Hour of the Wolf (1968)
This film, which was temporarily shelved in 1965 when Bergman contracted pneumonia, is about the reclusive artist Johan Borg (Max von Sydow) who, along with his wife Alma (Liv Ullmann), retreats to a small island in the archipelago in the hope of finding inner peace. He is nevertheless afflicted by nightmares, anxieties and the demons of his own failing artistry. Often described as a horror drama or a Gothic horror story, it is the only Bergman film of its kind and one which is sprinkled with elements of surrealism. The exterior shots in Hour of the Wolf were mainly filmed at Hovs Hallar – in almost the same spot where the famous scene in The Seventh Seal involving Death playing chess had been shot more than ten years earlier. For Max von Sydow, it meant returning to these uniquely beautiful but menacing natural surroundings (now filmed by the cinematographer Sven Nykvist). This time, he meets not Death but several demons and various other exploitative characters. Sometimes these are real and, on other occasions, merely imagined, although the two mental states become increasingly indistinguishable.
In the film, Hovs hallar and its surrounding seascape are a constant source of terror. While attempting to paint on the beach or taking his restless walks up on the plateau, the artist is subjected to varyingly baffling and disturbing experiences. The house with impressive views in which Johan and Alma live was reportedly purpose-built. As suggestive as it is unsettling, the film’s longest scene – where the dark, jagged cliffs make their strongest impression – is that in which Johan is both drawn to and terrified by a young boy demon with vampire tendencies whom he is ‘forced’ to strike down and drown. This particular sequence has been the subject of a great many lengthy interpretations.

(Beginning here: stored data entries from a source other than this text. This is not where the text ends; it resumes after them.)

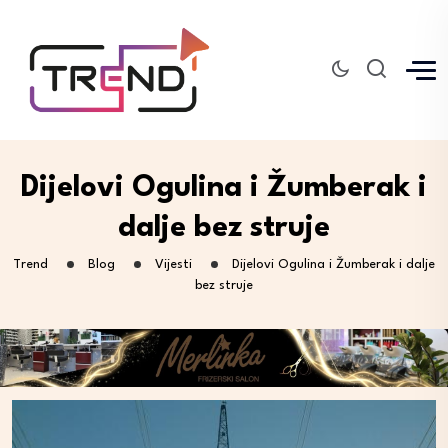
Dijelovi Ogulina i Žumberak i
dalje bez struje
Trend
Blog
Vijesti
Dijelovi Ogulina i Žumberak i dalje
bez struje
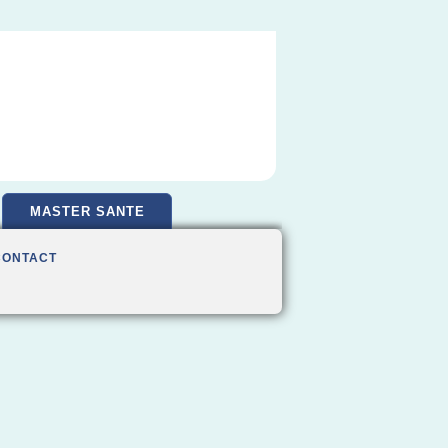
MASTER SANTE
CONTACT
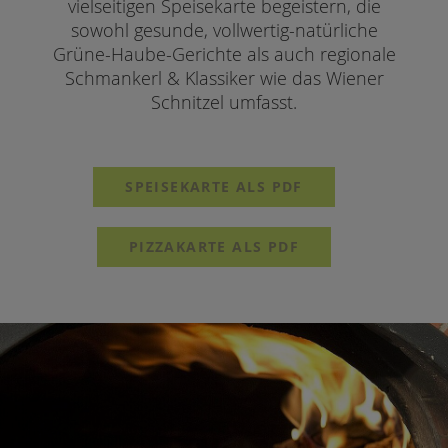
vielseitigen Speisekarte begeistern, die
sowohl gesunde, vollwertig-natürliche
Grüne-Haube-Gerichte als auch regionale
Schmankerl & Klassiker wie das Wiener
Schnitzel umfasst.
SPEISEKARTE ALS PDF
PIZZAKARTE ALS PDF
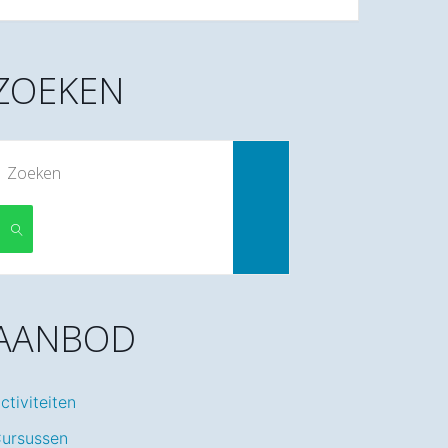
ZOEKEN
Zoek
naar:
ZOEKEN
AANBOD
ctiviteiten
ursussen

In Images: My Life in Film, Bergman writes the following with regard to the alleged erotic motifs in the scene:
‘The problem with it is that the demon should have been naked! And to take it further, Johan should have been naked as well. I was vaguely aware of this while we were filming the scene but couldn’t bring myself to – or didn’t dare to – or couldn’t bring myself to dare suggest it to Max von Sydow.’